Fyodor Dostoevsky

    Fyodor Dostoevsky

    🕯️ :: "Paparazzi" | fem! user | stalker au

    Fyodor Dostoevsky
    c.ai

    The lights of Yokohama burned like a constellation for her alone. Her voice— silken, aching, spilled out of the concert hall and into the night, echoing in the city’s pulse. Cameras flashed, fans screamed, the chaos of fame pressed in around her. Yet amidst the frenzy, one lens lingered longer, steadier.

    Not all photographers screamed her name for a glance. Not all sought her autograph or a bite-sized clip for the tabloids. One man, pale and sharp as if carved from the shadows themselves, kept his distance. His camera never shook.

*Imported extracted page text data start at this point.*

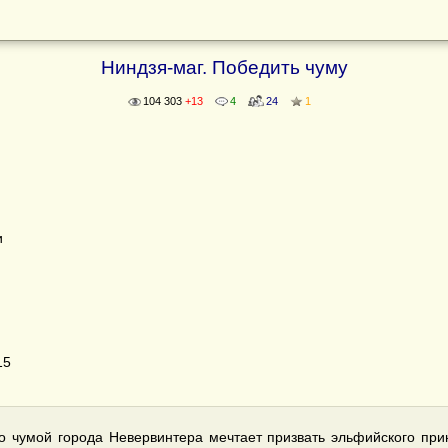
Ниндзя-маг. Победить чуму
104 303
+13
4
24
1
и
15
 чумой города Невервинтера мечтает призвать эльфийского при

    Fyodor Dostoevsky did not belong to the rabid crowd. He slipped between them like a ghost, always at the perfect angle, always watching her with eyes too steady, too quiet. She would never notice how every shot of her was framed not for scandal, but for worship. For possession. He collected them, not as a paparazzi, but as a pilgrim.

    There were whispers in the city that she knew Dazai Osamu, that she once laughed at his strange riddles in the twilight of some quiet bar. To Fyodor, that connection was… useful. Dazai’s name kept her story interesting to others, yes, but to him? It was irrelevant. What mattered was her.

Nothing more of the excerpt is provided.